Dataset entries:

┏━━

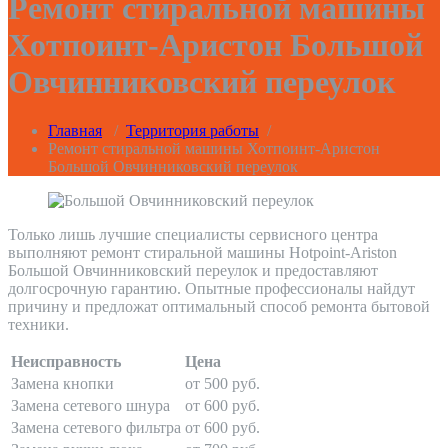
Ремонт стиральной машины
Хотпоинт-Аристон Большой
Овчинниковский переулок
Главная
/
Территория работы
/
Ремонт стиральной машины Хотпоинт-Аристон
Большой Овчинниковский переулок
Только лишь лучшие специалисты сервисного центра
выполняют ремонт стиральной машины Hotpoint-Ariston
Большой Овчинниковский переулок и предоставляют
долгосрочную гарантию. Опытные профессионалы найдут
причину и предложат оптимальный способ ремонта бытовой
техники.
Неисправность
Цена
Замена кнопки
от 500 руб.
Замена сетевого шнура
от 600 руб.
Замена сетевого фильтра
от 600 руб.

┗━━

▸ **WHAT THE TASK ASKS**
Please set down every record above exactly as it appears, leaving out the pictures.

▸ **ANSWER TO THIS TASK**
Ремонт стиральной машины
Хотпоинт-Аристон Большой
Овчинниковский переулок
Главная
/
Территория работы
/
Ремонт стиральной машины Хотпоинт-Аристон
Большой Овчинниковский переулок
Только лишь лучшие специалисты сервисного центра
выполняют ремонт стиральной машины Hotpoint-Ariston
Большой Овчинниковский переулок и предоставляют
долгосрочную гарантию. Опытные профессионалы найдут
причину и предложат оптимальный способ ремонта бытовой
техники.
Неисправность
Цена
Замена кнопки
от 500 руб.
Замена сетевого шнура
от 600 руб.
Замена сетевого фильтра
от 600 руб.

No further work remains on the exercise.